Confidence score

Confidence Score – Feature Description

Starting from API V4, Beyond Verbal has added a new feature to its API output called confidence

This document explains the provision of a corresponding confidence score to each emotion output & how Beyond Verbal’s user community will benefit.

Along with various emotional parameters (Temper, Valence, Arousal) & their group (e.g. low, med, high), Beyond Verbal is now providing a corresponding confidence score (from 55 to 100) for each such output.

The confidence score is a metric that reflects the distributions of likelihoods of the identified output group (e.g. low arousal).

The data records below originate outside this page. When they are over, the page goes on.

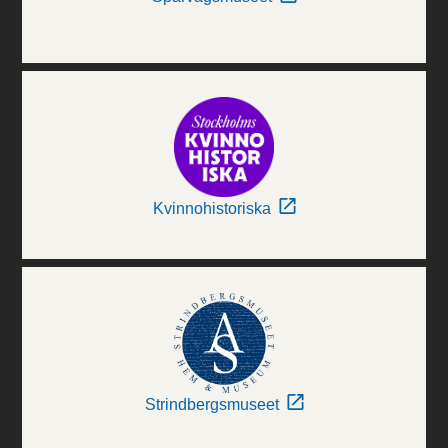
Kvinnohistoriska
Strindbergsmuseet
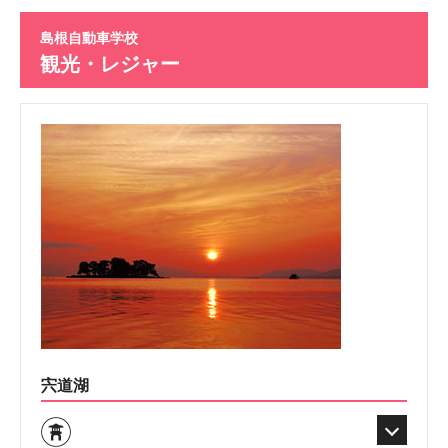
島根自動車学校
観光・レジャー
宍道湖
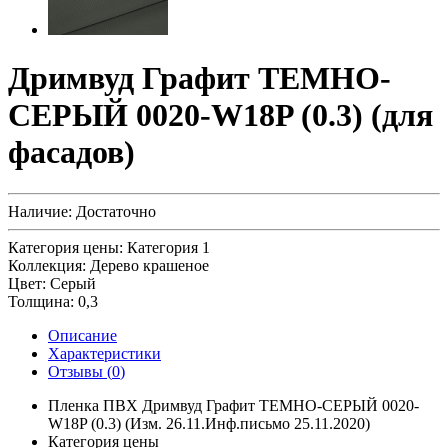
Дримвуд Графит ТЕМНО-
СЕРЫЙ 0020-W18P (0.3) (для
фасадов)
Наличие:
Достаточно
Категория цены:
Категория 1
Коллекция:
Дерево крашеное
Цвет:
Серый
Толщина:
0,3
Описание
Характеристики
Отзывы (
0
)
Пленка ПВХ Дримвуд Графит ТЕМНО-СЕРЫЙ 0020-
W18P (0.3) (Изм. 26.11.Инф.письмо 25.11.2020)
Категория цены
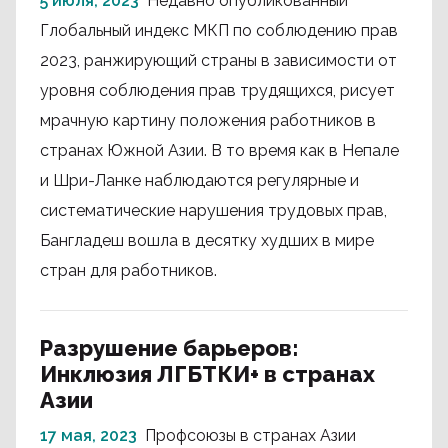
5 июля, 2023
Недавно опубликованный
Глобальный индекс МКП по соблюдению прав
2023, ранжирующий страны в зависимости от
уровня соблюдения прав трудящихся, рисует
мрачную картину положения работников в
странах Южной Азии. В то время как в Непале
и Шри-Ланке наблюдаются регулярные и
систематические нарушения трудовых прав,
Бангладеш вошла в десятку худших в мире
стран для работников.
Разрушение барьеров:
Инклюзия ЛГБТКИ+ в странах
Азии
17 мая, 2023
Профсоюзы в странах Азии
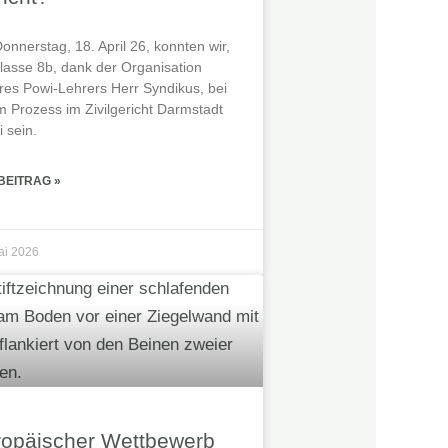
onnerstag, 18. April 26, konnten wir,
Klasse 8b, dank der Organisation
res Powi-Lehrers Herr Syndikus, bei
m Prozess im Zivilgericht Darmstadt
 sein.
BEITRAG »
ai 2026
ropäischer Wettbewerb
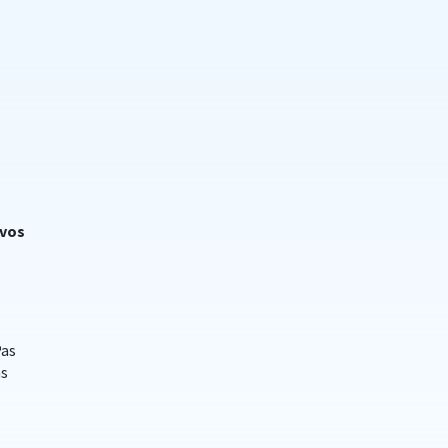
 vos
Pas
ns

Using this confidence metric, Beyond Verbal will now return the value “ambiguous” when the confidence score of an emotion group does not exceed a predetermined threshold. Accordingly, Beyond Verbal excludes speech segments when they have been deemed to be unanalyzable (e.g.
due to audio quality issues like excessive background noise). By excluding unanalyzable samples, Beyond Verbal will filter out ambiguous & weak speech segments, thereby significantly improving the overall accuracy & performance of our emotion

Additionally, the confidence score empowers our users to use this parameter during API integration and when customizing their own application logic. For example, on the user’s end, the application can exclude any Beyond Verbal output with a confidence score below a specific threshold e.g. 65. This may be helpful in use cases where there is a large voice data set & emotions analytics accuracy is more important than granularity/frequency of analysis. Beyond Verbal's API output overall accuracy ranges from 70% for more ambiguous speech segments to above 90% for unambiguous & high quality speech segments. When Beyond Verbal API users setup & adjust their own confidence score filter rules, the following approximate rule of thumb should be helpful to clarify the expected impact on accuracy at varying levels of confidence:

Accuracy increases approximately 4-5% for a 10-point increase of the selection threshold. For example, rejecting samples with confidence score below 65 leads to an increase in Beyond Verbal engine accuracy of 5%.

Therefore, depending on the use case & user's preference for accuracy over total number of analyzed segments, by filtering out segments with lower confidence scores, user can achieve accuracy in the 90% range.